You can choose a spice level: mild, mild plus, medium, medium plus, hot and hot plus. The higher levels are certainly hot, but not painful. I would schedule a nice long walk afterward to let your guts settle. KK2 is also BYOB with a $10 corkage fee.

Photo: Alexander Pang
Our exploratory dinner here consists of lamb saag ($19.95), coconut fish curry ($20.95) and chicken tikka masala ($19.45), each accompanied by basmati rice; and a basket of peshwari naan ($5.95). Kamana Kitchen makes a mean mango lassi ($6.45), which we sip alongside the salt lassi ($5.25).
Lamb saag can be described as a kind of spinach curry. Soft chunks of lamb complement and infuse the darkly delicious spinach. Each spoonful is like a walk through a spinach-canopied forest. You can trade out meat for palak paneer, a lightly milky house-made cottage cheese blended with spinach and spices.

Coconut fish curry. Photo: Alexander Pang
The dancing, creamy coconut fish curry may be my favorite dish of the night. In other cuisines, the fish, tender and juicy, might be the star; here, it’s a vessel for uplifting flavor.
Chicken tikka masala is a creamy, tomato-based curry. Buttery and sweet with a slight tang and vibrant spices, it’s an addictive crowd-pleaser. The cubes of chicken, slightly overcooked and chewy, provide more texture than headline. After the spinach forest and sunny coconut fish curry, the tikka masala is a bustling marketplace. I’ll stop with the metaphors.
Naan is great and garlic naan even better, but for something different, I highly recommend the peshwari naan, which is stuffed with almonds and raisins. At KK2, it’s crisp with a chewy heft that makes it excellent for dollops of curry. I associate raisins with the Sun-Maid boxes that you get from disappointing houses on Halloween. Here, their softness and jam-like flavor, combined with the crunch of almonds, make the peshwari naan a good pairing with our entrées.

Photo: Alexander Pang
KK2 serves lassi in goblets that can easily be shared between two people. The salt lassi is interesting—salty and yogurty, as you’d expect, with a slightly bitter undercurrent of mint, cumin and black pepper, which dots the bottom of the glass. If the ocean were made of yogurt, maybe it would taste kind of like this. The mango lassi is an outright winner. Creamy and not too sweet, it’s a palate-cleansing comma between flavor-packed bites.
We are stuffed to the gills, with leftovers in tow.
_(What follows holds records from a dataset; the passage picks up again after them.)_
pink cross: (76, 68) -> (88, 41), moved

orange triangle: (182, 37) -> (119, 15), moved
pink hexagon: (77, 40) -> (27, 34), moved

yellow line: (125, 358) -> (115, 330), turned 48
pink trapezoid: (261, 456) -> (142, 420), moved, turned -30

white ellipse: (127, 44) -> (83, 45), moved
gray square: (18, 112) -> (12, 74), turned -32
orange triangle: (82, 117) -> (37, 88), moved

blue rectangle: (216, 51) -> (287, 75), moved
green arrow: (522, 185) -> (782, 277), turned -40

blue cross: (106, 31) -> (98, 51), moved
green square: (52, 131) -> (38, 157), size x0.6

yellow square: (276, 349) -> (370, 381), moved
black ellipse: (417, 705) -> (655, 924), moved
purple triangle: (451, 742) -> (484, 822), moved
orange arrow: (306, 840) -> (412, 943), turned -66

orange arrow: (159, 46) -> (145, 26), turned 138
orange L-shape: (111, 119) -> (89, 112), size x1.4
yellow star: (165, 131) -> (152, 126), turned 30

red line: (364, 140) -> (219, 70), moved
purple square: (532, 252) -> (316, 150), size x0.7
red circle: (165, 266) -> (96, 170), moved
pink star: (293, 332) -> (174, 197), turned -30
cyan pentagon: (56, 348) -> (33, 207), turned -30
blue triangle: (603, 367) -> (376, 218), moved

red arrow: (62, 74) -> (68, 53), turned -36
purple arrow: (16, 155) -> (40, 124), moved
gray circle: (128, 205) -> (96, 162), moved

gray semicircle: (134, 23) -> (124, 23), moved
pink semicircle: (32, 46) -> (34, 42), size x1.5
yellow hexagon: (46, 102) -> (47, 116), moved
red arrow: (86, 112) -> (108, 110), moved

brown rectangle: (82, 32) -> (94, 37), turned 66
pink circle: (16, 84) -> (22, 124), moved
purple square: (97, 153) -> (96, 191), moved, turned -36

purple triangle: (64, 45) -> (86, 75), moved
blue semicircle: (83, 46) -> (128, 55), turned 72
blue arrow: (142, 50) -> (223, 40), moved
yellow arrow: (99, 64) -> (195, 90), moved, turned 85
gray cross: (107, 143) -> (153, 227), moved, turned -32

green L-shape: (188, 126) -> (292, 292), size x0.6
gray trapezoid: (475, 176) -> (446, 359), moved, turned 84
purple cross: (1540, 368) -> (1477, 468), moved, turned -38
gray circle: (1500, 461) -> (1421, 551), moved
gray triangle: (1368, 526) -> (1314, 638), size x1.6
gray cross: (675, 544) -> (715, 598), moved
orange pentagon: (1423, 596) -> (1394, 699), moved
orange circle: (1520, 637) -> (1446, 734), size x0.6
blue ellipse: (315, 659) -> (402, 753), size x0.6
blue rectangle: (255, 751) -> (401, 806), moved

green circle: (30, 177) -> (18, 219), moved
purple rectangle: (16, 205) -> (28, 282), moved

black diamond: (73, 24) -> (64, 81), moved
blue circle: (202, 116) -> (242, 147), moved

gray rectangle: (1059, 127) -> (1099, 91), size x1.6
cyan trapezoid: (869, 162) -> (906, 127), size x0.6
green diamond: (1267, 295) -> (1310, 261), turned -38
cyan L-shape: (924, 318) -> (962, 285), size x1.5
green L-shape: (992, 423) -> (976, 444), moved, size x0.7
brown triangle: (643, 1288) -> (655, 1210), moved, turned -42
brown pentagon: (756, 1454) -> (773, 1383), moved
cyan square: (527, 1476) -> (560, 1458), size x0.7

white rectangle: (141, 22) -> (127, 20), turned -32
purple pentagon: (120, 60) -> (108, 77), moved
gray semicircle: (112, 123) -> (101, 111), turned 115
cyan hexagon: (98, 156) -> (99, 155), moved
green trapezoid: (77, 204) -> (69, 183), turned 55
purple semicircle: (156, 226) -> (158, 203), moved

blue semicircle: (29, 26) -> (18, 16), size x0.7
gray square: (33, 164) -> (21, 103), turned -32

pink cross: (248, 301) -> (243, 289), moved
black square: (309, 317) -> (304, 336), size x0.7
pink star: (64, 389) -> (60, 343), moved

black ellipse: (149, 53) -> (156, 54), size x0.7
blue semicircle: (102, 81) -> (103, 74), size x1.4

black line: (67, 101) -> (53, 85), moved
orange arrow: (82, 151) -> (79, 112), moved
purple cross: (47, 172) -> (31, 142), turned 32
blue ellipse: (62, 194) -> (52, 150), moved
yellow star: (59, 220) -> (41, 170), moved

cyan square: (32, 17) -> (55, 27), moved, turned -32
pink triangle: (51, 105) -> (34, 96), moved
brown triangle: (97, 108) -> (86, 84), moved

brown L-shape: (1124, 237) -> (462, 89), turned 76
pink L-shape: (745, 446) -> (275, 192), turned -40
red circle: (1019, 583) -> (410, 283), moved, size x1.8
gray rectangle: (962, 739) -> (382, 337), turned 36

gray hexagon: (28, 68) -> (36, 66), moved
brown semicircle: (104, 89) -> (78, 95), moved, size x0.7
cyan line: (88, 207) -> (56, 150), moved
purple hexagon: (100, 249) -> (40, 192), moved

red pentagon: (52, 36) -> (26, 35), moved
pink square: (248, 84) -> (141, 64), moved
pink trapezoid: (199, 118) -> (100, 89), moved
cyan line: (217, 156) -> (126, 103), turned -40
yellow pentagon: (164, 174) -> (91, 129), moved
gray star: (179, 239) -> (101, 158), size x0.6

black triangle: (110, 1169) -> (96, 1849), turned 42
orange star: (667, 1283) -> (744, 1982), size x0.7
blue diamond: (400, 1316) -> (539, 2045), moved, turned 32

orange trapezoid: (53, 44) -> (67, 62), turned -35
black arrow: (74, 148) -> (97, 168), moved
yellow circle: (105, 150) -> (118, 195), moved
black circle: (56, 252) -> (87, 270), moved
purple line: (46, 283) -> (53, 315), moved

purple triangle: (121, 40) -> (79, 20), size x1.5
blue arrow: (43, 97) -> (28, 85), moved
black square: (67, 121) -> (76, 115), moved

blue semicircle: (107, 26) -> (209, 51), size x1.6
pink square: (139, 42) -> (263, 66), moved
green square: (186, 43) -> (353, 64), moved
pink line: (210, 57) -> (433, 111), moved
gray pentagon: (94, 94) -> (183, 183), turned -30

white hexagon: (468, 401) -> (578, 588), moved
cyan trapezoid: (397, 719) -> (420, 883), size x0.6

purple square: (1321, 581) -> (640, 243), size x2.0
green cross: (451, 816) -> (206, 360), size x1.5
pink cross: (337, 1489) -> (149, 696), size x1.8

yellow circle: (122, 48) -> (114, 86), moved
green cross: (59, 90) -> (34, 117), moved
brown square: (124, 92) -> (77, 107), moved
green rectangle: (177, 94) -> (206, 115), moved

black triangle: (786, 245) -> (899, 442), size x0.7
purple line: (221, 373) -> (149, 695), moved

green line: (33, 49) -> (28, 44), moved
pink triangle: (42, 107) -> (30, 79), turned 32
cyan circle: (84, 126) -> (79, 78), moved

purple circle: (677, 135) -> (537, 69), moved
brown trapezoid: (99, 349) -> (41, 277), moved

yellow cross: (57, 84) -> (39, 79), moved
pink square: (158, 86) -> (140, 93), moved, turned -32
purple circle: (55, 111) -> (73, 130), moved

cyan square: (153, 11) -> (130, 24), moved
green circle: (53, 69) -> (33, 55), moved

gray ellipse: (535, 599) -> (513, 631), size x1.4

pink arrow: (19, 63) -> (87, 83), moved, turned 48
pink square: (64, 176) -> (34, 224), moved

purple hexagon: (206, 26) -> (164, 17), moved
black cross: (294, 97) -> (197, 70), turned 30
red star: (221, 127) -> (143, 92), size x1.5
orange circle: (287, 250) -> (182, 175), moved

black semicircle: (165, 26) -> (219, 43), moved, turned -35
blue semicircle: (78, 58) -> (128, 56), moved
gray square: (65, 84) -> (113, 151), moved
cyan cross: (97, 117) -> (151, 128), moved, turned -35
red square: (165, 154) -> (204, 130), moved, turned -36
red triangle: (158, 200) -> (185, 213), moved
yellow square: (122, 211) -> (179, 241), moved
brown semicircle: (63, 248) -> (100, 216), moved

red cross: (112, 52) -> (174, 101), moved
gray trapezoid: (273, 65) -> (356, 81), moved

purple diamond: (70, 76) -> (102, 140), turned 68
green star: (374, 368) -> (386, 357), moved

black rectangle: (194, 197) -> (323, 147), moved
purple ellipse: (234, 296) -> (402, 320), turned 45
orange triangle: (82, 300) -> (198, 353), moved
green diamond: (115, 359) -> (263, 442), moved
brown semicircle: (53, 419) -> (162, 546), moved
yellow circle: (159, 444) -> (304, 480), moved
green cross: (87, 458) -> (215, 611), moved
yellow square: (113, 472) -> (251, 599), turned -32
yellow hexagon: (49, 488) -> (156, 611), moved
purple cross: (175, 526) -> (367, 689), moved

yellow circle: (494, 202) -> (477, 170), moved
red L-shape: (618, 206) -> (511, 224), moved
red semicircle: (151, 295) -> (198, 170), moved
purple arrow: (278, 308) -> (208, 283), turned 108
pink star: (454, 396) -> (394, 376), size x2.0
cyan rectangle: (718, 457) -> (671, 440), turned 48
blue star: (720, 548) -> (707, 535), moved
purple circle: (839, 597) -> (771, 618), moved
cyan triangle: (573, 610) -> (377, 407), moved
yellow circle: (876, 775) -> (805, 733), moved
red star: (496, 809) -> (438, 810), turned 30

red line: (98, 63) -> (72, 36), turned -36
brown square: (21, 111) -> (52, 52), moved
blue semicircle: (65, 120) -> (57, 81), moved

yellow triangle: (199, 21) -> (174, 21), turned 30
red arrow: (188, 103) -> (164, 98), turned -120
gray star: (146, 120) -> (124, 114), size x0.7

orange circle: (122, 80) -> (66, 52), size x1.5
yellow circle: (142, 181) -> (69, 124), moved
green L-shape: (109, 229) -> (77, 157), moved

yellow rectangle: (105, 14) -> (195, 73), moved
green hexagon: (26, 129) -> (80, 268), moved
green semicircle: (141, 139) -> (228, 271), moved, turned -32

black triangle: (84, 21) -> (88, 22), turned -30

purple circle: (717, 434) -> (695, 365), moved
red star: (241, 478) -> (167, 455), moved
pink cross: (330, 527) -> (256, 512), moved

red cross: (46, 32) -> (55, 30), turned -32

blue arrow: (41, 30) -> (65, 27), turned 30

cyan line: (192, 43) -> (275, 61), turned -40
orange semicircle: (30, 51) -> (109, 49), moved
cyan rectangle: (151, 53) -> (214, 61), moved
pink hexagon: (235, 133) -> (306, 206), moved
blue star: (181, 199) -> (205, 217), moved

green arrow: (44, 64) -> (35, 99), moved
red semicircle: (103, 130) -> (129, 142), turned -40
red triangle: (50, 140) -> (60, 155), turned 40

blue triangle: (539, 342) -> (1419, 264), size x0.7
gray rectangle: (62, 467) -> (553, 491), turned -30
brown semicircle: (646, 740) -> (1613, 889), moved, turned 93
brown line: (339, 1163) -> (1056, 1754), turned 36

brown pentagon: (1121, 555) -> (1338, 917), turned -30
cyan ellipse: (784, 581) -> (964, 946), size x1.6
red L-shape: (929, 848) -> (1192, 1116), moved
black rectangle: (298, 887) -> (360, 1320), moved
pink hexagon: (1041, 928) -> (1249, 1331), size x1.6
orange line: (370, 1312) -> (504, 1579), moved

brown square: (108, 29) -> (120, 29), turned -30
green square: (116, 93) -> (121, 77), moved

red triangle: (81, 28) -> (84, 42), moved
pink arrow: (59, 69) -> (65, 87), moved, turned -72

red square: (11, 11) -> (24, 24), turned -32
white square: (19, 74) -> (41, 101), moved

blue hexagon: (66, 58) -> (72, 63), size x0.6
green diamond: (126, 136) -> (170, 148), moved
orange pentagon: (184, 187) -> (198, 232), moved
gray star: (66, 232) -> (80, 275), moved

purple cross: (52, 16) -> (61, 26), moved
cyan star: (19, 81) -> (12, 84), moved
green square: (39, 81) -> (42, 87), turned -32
I’m always deceived by the portions at KK1, and Kamana Kitchen 2 is no different.
Food is sometimes described as an experience, which I think is apt here. In my little corner of the world, I eat delicious curry and think about how much experience is out there and how many incredible flavors and permutations I have yet to try. Just like my first mind-blowing masala in Ohio.
So anyway, I really like Kamana Kitchen 2. Maybe I’ll see you there for my birthday?